WASHINGTON — The Supreme Court on Tuesday favored investors seeking to sue companies for failing to reveal adverse information about their products in a 9-0 ruling against a drug company that did not disclose its cold medicine was linked to a loss of smell.

The case involved Matrixx Initiatives and its over-the-counter Zicam Cold Remedy, which had been sold as a nasal spray and gel, and, according to the high court, had accounted for about 70% of Matrixx’s sales.

via Court sides with investors on disclosing drug reactions –

I know, I know, I was pretty flabbergasted too.  So now investors can sue to get information about companies are hiding, corporations do not have a right to “personal privacy”, and drug companies can continue to pay generic manufacturers not to compete against their blockbuster drugs.

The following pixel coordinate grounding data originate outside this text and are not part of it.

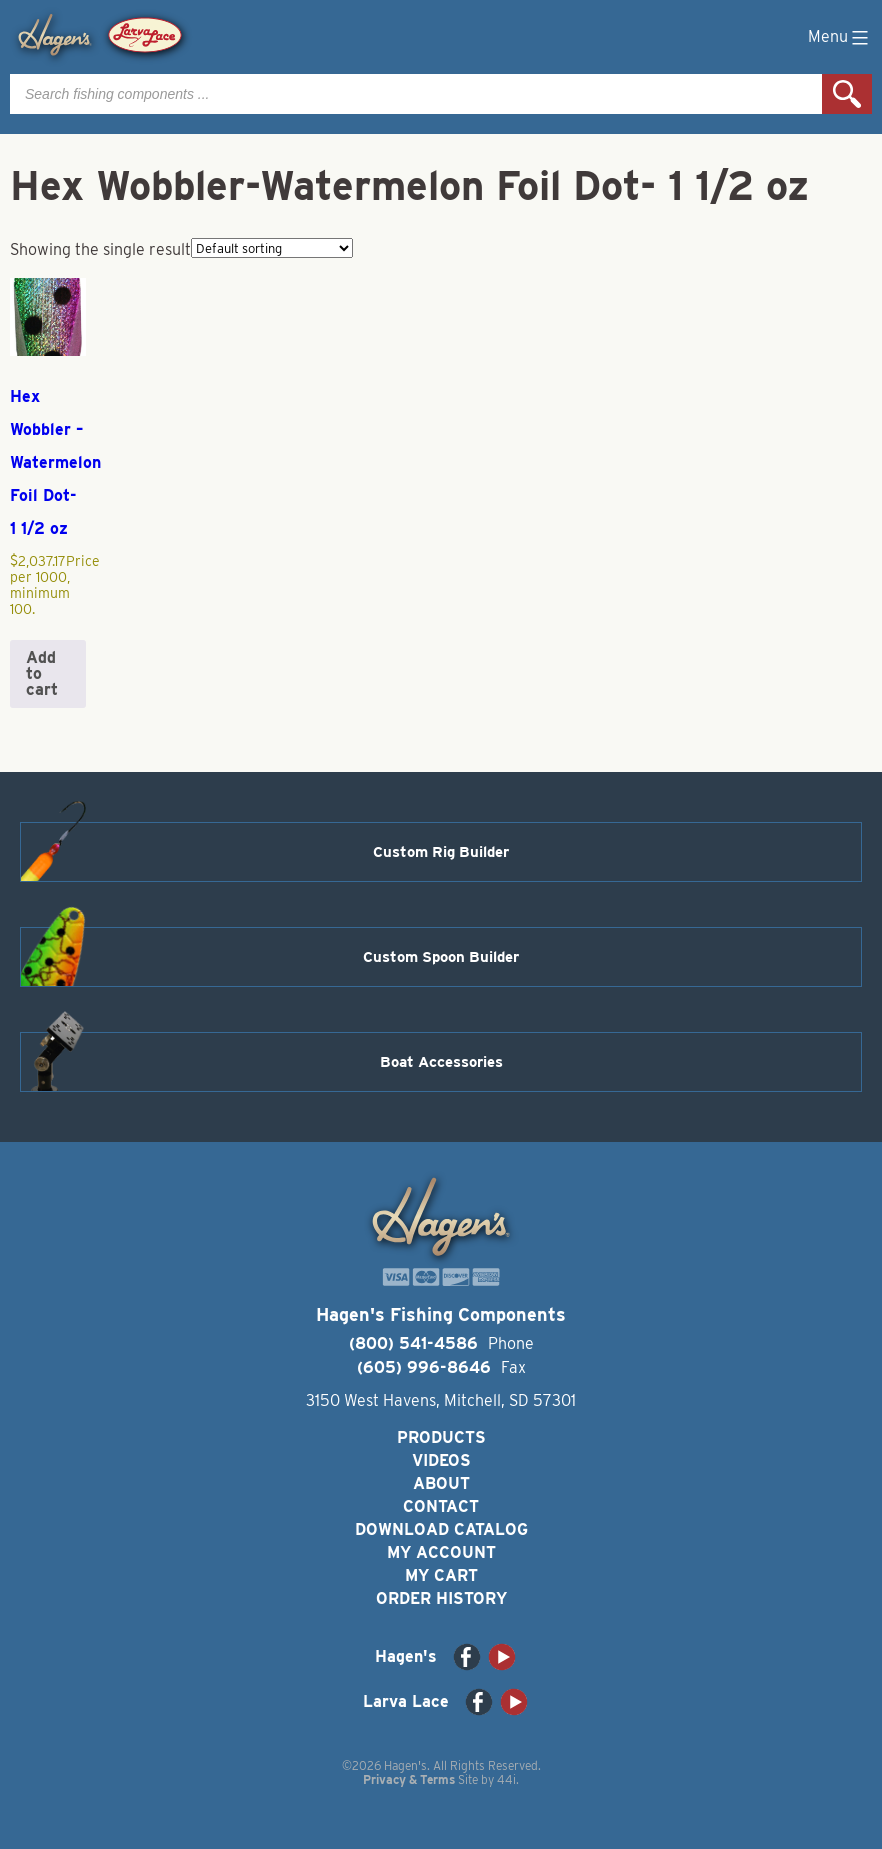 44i (506, 1779)
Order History (441, 1598)
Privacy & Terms (409, 1779)
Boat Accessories (441, 1062)
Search (847, 94)
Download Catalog (441, 1529)
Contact (441, 1506)
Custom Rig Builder (441, 852)
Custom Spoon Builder (441, 957)
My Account (441, 1552)
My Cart (441, 1575)
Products (441, 1437)
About (441, 1483)
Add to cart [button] (42, 673)
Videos (441, 1460)
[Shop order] (272, 248)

WASHINGTON (Reuters) – The Supreme Court let stand a ruling that drug companies can pay rivals to delay production of generic drugs without violating federal antitrust laws.

The justices refused to review a federal appeals court ruling that upheld the dismissal of a legal challenge to a deal between Bayer AG and Teva Pharmaceutical Industries Ltd’s Barr Laboratories. Bayer paid Barr to prevent it from bringing to market a version of the antibiotic drug Cipro.


The Federal Trade Commission has opposed such deals, saying they violate antitrust law and cost consumers an estimated $3.5 billion a year in higher prescription drug prices. It has supported legislation pending in Congress to prohibit such settlements, which it says have increased in recent years.

[full blurb]

So it looks like two steps forward and one step back.   I had always figured that competition from generics couple with the expiration of patent protection and mixing in twenty years would factor heavily in solving the “medicare crisis” (which is largely based on cost, which is increasingly coming from drugs).   Generics usually cost a small fraction of what the name brand drugs do.

Now the SCOTUS has essentially put its blessing on the idea that you can pay people not to compete with you…and that it’s not an anti-trust violation, despite the fact that a patent is itself a government approved monopoly (pretty much by definition).

I was hoping to see this business practice end  (since it seems very reminiscent of organized crime), but now I’d expect it to expand.